Record extracts below:

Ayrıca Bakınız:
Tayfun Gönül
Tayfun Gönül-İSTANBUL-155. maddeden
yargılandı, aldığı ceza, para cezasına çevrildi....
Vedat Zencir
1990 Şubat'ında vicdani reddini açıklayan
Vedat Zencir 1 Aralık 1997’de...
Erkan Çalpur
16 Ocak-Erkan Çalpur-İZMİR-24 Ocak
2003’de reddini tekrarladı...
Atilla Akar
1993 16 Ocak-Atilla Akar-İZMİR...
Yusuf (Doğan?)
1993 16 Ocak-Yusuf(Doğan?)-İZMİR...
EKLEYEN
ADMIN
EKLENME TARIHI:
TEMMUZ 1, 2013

End of Record extracts.
Record extracts below:

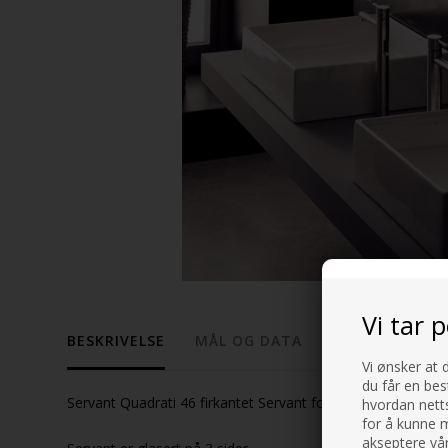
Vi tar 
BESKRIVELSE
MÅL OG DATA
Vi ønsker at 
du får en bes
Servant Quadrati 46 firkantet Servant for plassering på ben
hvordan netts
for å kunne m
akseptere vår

End of Record extracts.
Record extracts below:

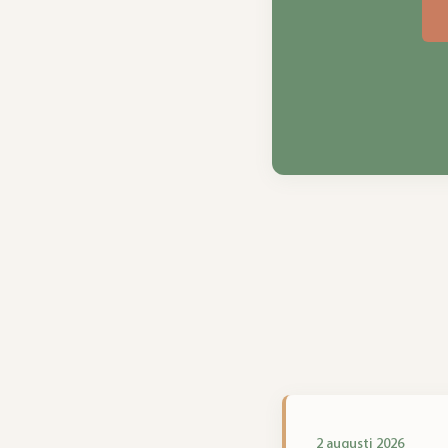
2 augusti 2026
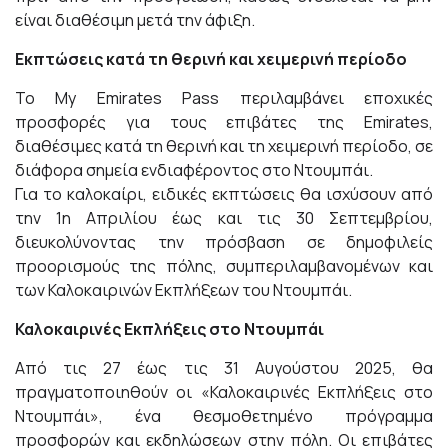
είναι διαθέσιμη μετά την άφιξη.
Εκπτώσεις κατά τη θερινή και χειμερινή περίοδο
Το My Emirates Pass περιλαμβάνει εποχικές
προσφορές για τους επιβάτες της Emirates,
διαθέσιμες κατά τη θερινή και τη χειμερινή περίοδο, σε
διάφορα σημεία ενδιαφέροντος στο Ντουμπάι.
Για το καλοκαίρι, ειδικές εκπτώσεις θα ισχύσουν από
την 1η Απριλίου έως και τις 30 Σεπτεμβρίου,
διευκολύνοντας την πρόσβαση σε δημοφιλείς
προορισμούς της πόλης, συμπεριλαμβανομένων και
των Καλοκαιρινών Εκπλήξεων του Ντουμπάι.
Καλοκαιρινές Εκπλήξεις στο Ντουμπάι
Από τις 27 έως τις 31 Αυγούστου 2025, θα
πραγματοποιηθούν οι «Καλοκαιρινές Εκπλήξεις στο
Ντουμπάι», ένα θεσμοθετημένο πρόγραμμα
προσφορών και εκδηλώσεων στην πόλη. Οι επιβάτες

End of Record extracts.

Which lines of the data include "Erkan"? Copy each of them.

Erkan Çalpur
16 Ocak-Erkan Çalpur-İZMİR-24 Ocak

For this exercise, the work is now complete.